Der erfundene Heimat­dichter

Schild der Otto-Bögeholz-Straße in Watenbüttel. Foto: meyermedia
Schild der Otto-Bögeholz-Straße in Watenbüttel. Foto: meyermedia

Braun­schweigs skurrile Ecken und andere Merkwür­dig­keiten, Folge 14: Warum es in Waten­büttel eine Otto-Bögeholz-Straße gibt.

Als in Braun­schweig-Waten­büttel ein neues Wohnge­biet entstand, suchte man nach sinnvollen Bezügen zu Straßen­namen. Eine dieser Straßen, die von der Peiner Straße abzweigt, erhielt den Namen des Heimat­dich­ters Otto Bögeholz. Otto – wer? Fragen Sie sich jetzt vielleicht und stöbern in Gedanken Ihre Biblio­thek nach seinen Werken durch – wenden sich über den Katalog der Stadt­bi­blio­thek an die Fachleute und sind nach einer Weile verwun­dert, warum offenbar nirgendwo Werke von ihm auftau­chen.

Dabei war dieser Schrift­steller, der am 26.11.1805 in Taten­hausen bei Leipzig geboren wurde, offenbar ein begna­deter Schrift­steller und stand im Kontakt mit den geistigen Größen seiner Zeit, u.a. mit Theodor Storm, Gottfried Keller, Wilhelm Busch, Hermann Löns und selbst mit Altmeister Goethe, 1885 wurde er sogar Vorsit­zender der Goethe-Gesell­schaft zu Weimar.

Aufge­wachsen in ärmlichen Verhält­nissen, gelang es ihm mit zehn Jahren, den Grafen­sohn Elik vor dem Ertrinken zu retten, und damit die Wende in seinem Leben einzu­leiten. Gefördert durch das gräfliche Vermögen, begann Otto Bögeholz bereits mit 16 Jahren seine ersten Gedichte zu schreiben. Lebens­lang setzte er sich in seinen Werken für die verschwun­dene Romantik ein und war geprägt von einem starken vater­län­di­schen Gefühl und großer Heimat­liebe.

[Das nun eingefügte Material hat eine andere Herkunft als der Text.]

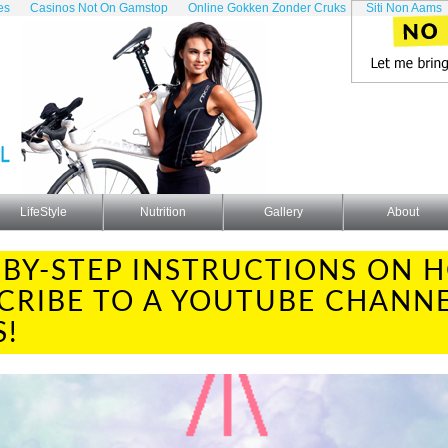
es
Casinos Not On Gamstop
Online Gokken Zonder Cruks
Siti Non Aams
LifeStyle
Nutrition
Gallery
About
-BY-STEP INSTRUCTIONS ON 
CRIBE TO A YOUTUBE CHANNE
S!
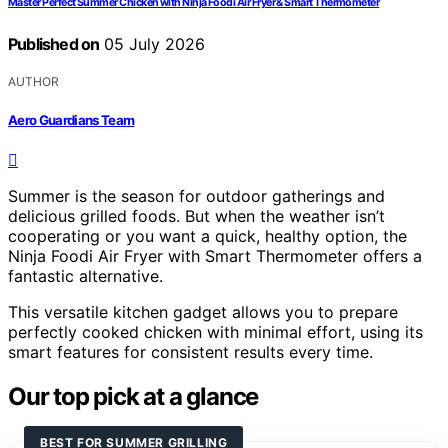
Master Perfect Summer Chicken with Ninja Foodi Air Fryer & Smart Thermometer
Published on
05 July 2026
AUTHOR
Aero Guardians Team
Summer is the season for outdoor gatherings and
delicious grilled foods. But when the weather isn’t
cooperating or you want a quick, healthy option, the
Ninja Foodi Air Fryer with Smart Thermometer offers a
fantastic alternative.
This versatile kitchen gadget allows you to prepare
perfectly cooked chicken with minimal effort, using its
smart features for consistent results every time.
Our top pick at a glance
BEST FOR SUMMER GRILLING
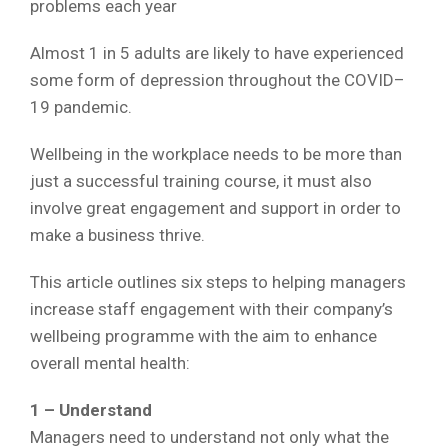
problems each year
Almost 1 in 5 adults are likely to have experienced
some form of depression throughout the COVID–
19 pandemic.
Wellbeing in the workplace needs to be more than
just a successful training course, it must also
involve great engagement and support in order to
make a business thrive.
This article outlines six steps to helping managers
increase staff engagement with their company’s
wellbeing programme with the aim to enhance
overall mental health:
1 – Understand
Managers need to understand not only what the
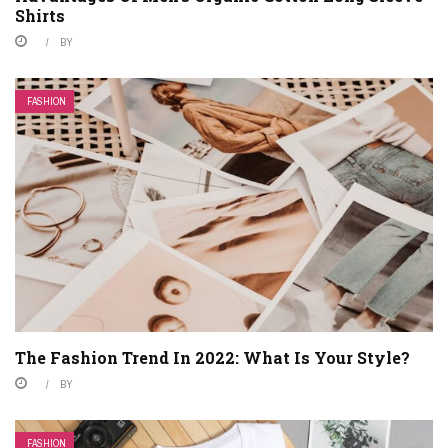
Shirts
BY
FASHION
The Fashion Trend In 2022: What Is Your Style?
BY
FASHION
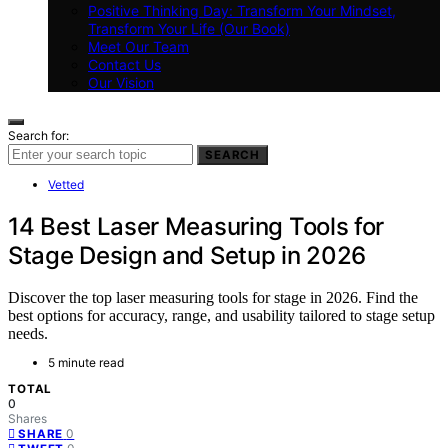
Positive Thinking Day: Transform Your Mindset,
Transform Your Life (Our Book)
Meet Our Team
Contact Us
Our Vision
Search for:
SEARCH
Vetted
14 Best Laser Measuring Tools for
Stage Design and Setup in 2026
Discover the top laser measuring tools for stage in 2026. Find the
best options for accuracy, range, and usability tailored to stage setup
needs.
5 minute read
TOTAL
0
Shares
0
SHARE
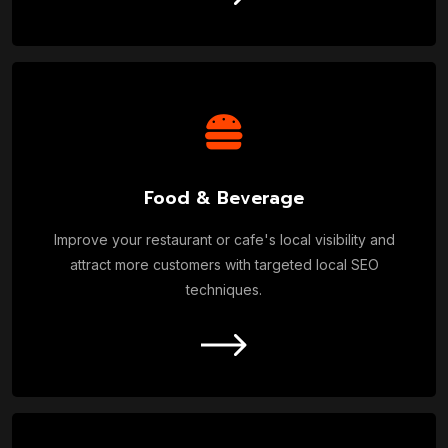
Food & Beverage
Improve your restaurant or cafe's local visibility and
attract more customers with targeted local SEO
techniques.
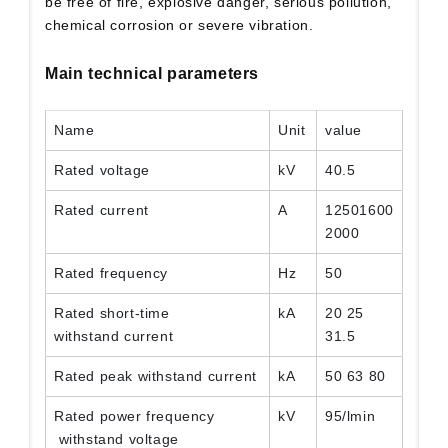
be free of fire, explosive danger, serious pollution,
chemical corrosion or severe vibration.
Main technical parameters
Name
Unit
value
Rated voltage
kV
40.5
Rated current
A
12501600
2000
Rated frequency
Hz
50
Rated short-time
kA
20 25
withstand current
31.5
Rated peak withstand current
kA
50 63 80
Rated power frequency
kV
95/lmin
withstand voltage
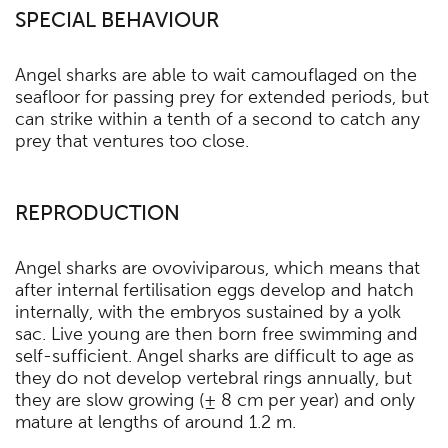
SPECIAL BEHAVIOUR
Angel sharks are able to wait camouflaged on the
seafloor for passing prey for extended periods, but
can strike within a tenth of a second to catch any
prey that ventures too close.
REPRODUCTION
Angel sharks are ovoviviparous, which means that
after internal fertilisation eggs develop and hatch
internally, with the embryos sustained by a yolk
sac. Live young are then born free swimming and
self-sufficient. Angel sharks are difficult to age as
they do not develop vertebral rings annually, but
they are slow growing (± 8 cm per year) and only
mature at lengths of around 1.2 m.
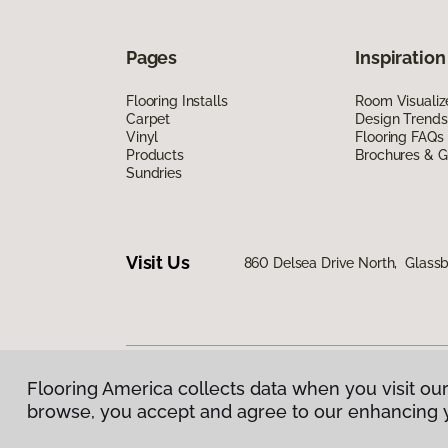
Pages
Inspiration
Flooring Installs
Room Visualiz
Carpet
Design Trends
Vinyl
Flooring FAQs
Products
Brochures & G
Sundries
Visit Us
860 Delsea Drive North, Glass
Flooring America collects data when you visit our
Privacy Policy
|
Terms & Conditions
|
©
2026
Floorin
browse, you accept and agree to our enhancing 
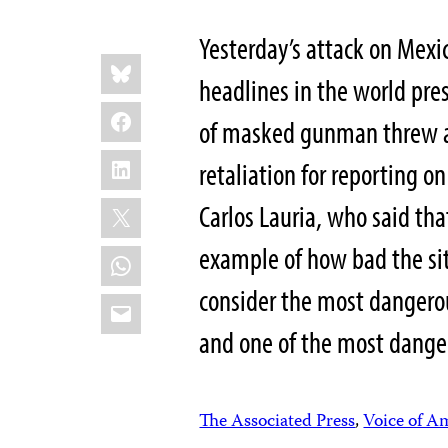
Yesterday’s attack on Mexi
Share
Bluesky
this:
headlines in the world pre
Facebook
of masked gunman threw a 
LinkedIn
retaliation for reporting on
X
Carlos Lauria, who said tha
example of how bad the si
WhatsApp
consider the most dangerou
Email
and one of the most dangero
The Associated Press
,
Voice of A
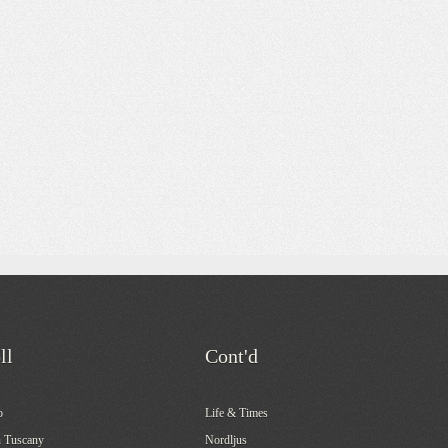
ll
Cont'd
o
Life & Times
 Tuscany
Nordljus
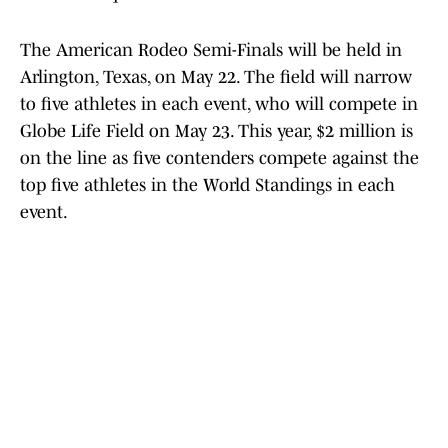
The American Rodeo Semi-Finals will be held in
Arlington, Texas, on May 22. The field will narrow
to five athletes in each event, who will compete in
Globe Life Field on May 23. This year, $2 million is
on the line as five contenders compete against the
top five athletes in the World Standings in each
event.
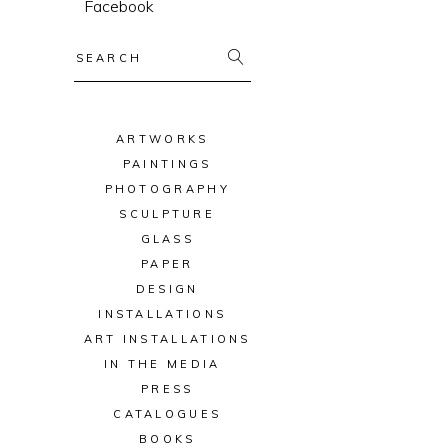
Facebook
Search
for:
ARTWORKS
PAINTINGS
PHOTOGRAPHY
SCULPTURE
GLASS
PAPER
DESIGN
INSTALLATIONS
ART INSTALLATIONS
IN THE MEDIA
PRESS
CATALOGUES
BOOKS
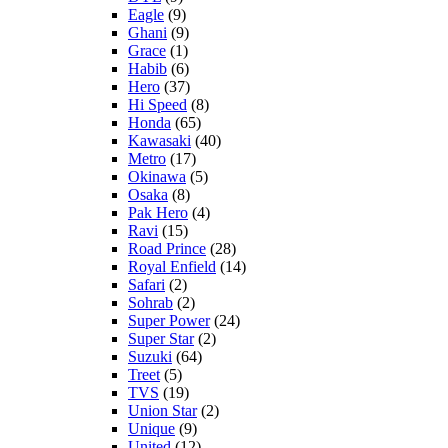
Eagle
(9)
Ghani
(9)
Grace
(1)
Habib
(6)
Hero
(37)
Hi Speed
(8)
Honda
(65)
Kawasaki
(40)
Metro
(17)
Okinawa
(5)
Osaka
(8)
Pak Hero
(4)
Ravi
(15)
Road Prince
(28)
Royal Enfield
(14)
Safari
(2)
Sohrab
(2)
Super Power
(24)
Super Star
(2)
Suzuki
(64)
Treet
(5)
TVS
(19)
Union Star
(2)
Unique
(9)
United
(12)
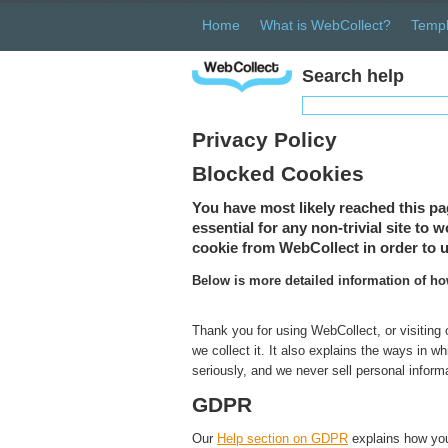
Home
What is WebCollect?
Templ
Search help
Privacy Policy
Blocked Cookies
You have most likely reached this pa
essential for any non-trivial site to
cookie from WebCollect in order to u
Below is more detailed information of h
Thank you for using WebCollect, or visiting
we collect it. It also explains the ways in 
seriously, and we never sell personal inform
GDPR
Our
Help section on GDPR
explains how you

Bögeholz starb am 1.6.1895 in Taten­hausen.

Die Gedichte Bögeholz’

Seine Gedichten finden sich heute zusam­men­ge­fasst in zwei Bänden, „Alles ist Gefühl“ und „Gefühl ist alles“. Der erste Band steht übrigens bei Amazon auf Platz 4.263.906 der Beststeller-Liste, und als besondere Probe für seine Berühmt­heit hier ein Brief aus der Feder von Wilhelm Busch:

„Mein lieber Otto! Wieder mal bekommst du Post aus Wiedensahl
von Wilhelm, der als Humorist ein Freund für dich geworden ist.
Ich ließ den Faber­stift flanieren, um heitre Weisheit zu skizzieren,
die dann, in knappen Reim gerafft, die Bosheit und die Dummheit straft.
Mein “Toelter” fand einen Verleger! Trinken wir drauf ’nen Schin­ken­häger,
den pfiffig Du mir zugesandt, nachdem der “Losse” ihn gebrannt!
Prost, Otto! Fühl bei der Lektüre, dass Dich mein Hände­druck berühre
mit Dank, dass Du so wortge­waltig und journa­lis­tisch vielge­staltig
– was ich besonders gern vermerke – mich inspi­rierst zu diesem Werke.
In Wiedensahl und Taten­hausen soll es durch alle Lüfte brausen:
In Freund­schaft ein beson­d’rer Tusch für Bögeholz!
Dein Wilhelm Busch“

So, und jetzt sind Sie bestimmt neugierig geworden, welchen Bezug dieser Dichter­fürst zu Braun­schweig hat und wie man ihn in unserer Stadt mit einem Straßen­namen ehrte. Ach, Sie haben vergeb­lich in der Stadt­bi­blio­thek nach ihm gesucht? Tja… die beiden Gedicht­bände können Sie am besten bei der Geschäfts­stelle eines Vereins in Celle beziehen. Dieser Verein nennt sich „Cell-Erika“ und ist der örtliche Ableger der Schla­raffia, einem Männer­bund, der 1859 von Künstlern in Prag gegründet wurde und noch heute weltweit über 10.000 Mitglieder hat. Altehr­würdig ist auch der Braun­schweiger Verein, „Schla­raffia Brunsviga“. Er besteht bereits mehr als 125 Jahre.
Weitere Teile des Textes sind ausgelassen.